• Belgium controversially allowed the Sudanese government to check refugees.
  • Critics say the oppressive regime misidentified genuine refugees as illegal migrants.
  • Now several have claimed they were tortured upon returning to their home country.

Sudanese asylum seekers sent back to their homeland from Belgium under a controversial inter-governmental agreement claim to have been arrested and tortured upon their return.

Belgium was heavily criticised in September when it allowed a delegation of Sudanese officials to travel to Brussels and identify apparent illegal immigrants, who were then provided with documents for repatriation.

Human rights groups warned that the officials were likely to be security agents for Sudan's brutal dictatorship, sent to target genuine political refugees.

Now researchers at the Tahrir Institute for Middle East Policy say at least six Sudanese have been detained and tortured since returning home.

"They stopped me when I landed in Sudan for hours in the intelligence offices, they wanted to know why I went to Europe, who I met and how I got there," one of them, known by the alias Kamal, said.

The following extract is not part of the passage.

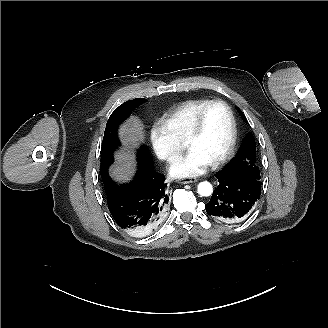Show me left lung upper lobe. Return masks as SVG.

"I was beaten with sticks, beaten constantly, only after two days they released me, I was so scared that I was bedridden for three days after that," he added, as reported by SUR7.

Belgian's immigration minister Theo Francken, bore the brunt of the criticism for co-operating with the regime of Omar al-Bashir, who is wanted by the international criminal court on charges of genocide.

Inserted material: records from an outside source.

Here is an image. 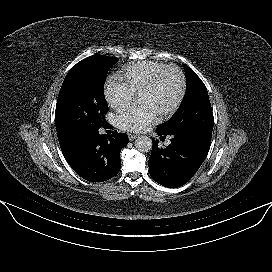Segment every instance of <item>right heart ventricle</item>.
<instances>
[{
  "label": "right heart ventricle",
  "mask_w": 272,
  "mask_h": 272,
  "mask_svg": "<svg viewBox=\"0 0 272 272\" xmlns=\"http://www.w3.org/2000/svg\"><path fill=\"white\" fill-rule=\"evenodd\" d=\"M165 66L166 64L163 62L142 60L124 67L120 77L134 93H139L153 76Z\"/></svg>",
  "instance_id": "right-heart-ventricle-1"
}]
</instances>
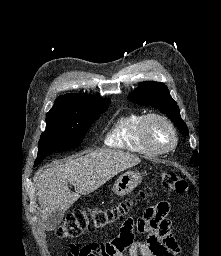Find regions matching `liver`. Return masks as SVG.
Returning <instances> with one entry per match:
<instances>
[{
  "label": "liver",
  "instance_id": "6515ba94",
  "mask_svg": "<svg viewBox=\"0 0 221 256\" xmlns=\"http://www.w3.org/2000/svg\"><path fill=\"white\" fill-rule=\"evenodd\" d=\"M141 162L136 155L116 149H100L85 156L54 162L36 173L38 202L42 220L56 210L66 211L80 198L87 195L118 173ZM68 183L75 192L70 191Z\"/></svg>",
  "mask_w": 221,
  "mask_h": 256
}]
</instances>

Francken, a flamboyant right-winger, came under pressure to resign in 2014 after being photographed at the 90th birthday of a convicted Nazi collaborator.

A Belgian kitchen give a meal to mostly Sudanese migrants and refugees JOHN THYS/AFP/Getty Images

He has insisted that the arrangement with Sudanese authorities was in compliance with both European and international law. Many of the deportees had been sleeping rough in a Brussels park.

"We are doing what many other European countries do with African countries. It is not exceptional to do this with Sudan," he said at the time.

It is understood that the Sudanese delegation were allowed to interview the deportation candidates without Belgian observers present or, at the very least, without observers who understood the Sudanese dialect.

Kamal claims he was identified as an illegal immigrant by the Sudanese team because he is a known political opponent of the regime.

Sudan's President Omar Hassan al-Bashir
Sudanese President Omar Hassan al-Bashir is wanted for genocide Reuters/Stringer

He said: "They [the Sudanese government] made me sign documents stating that I would not carry out any political action and that I would never leave the country.

"My life is in danger."

Francken said he wants in enquiry set up to establish whether the claims made by the Tahrir Institute for Middle East Policy are true.

"For the moment, we have not received any signal that this is happening, not even from the UN," he said. "If it appears that they are indeed being tortured, it's a big problem."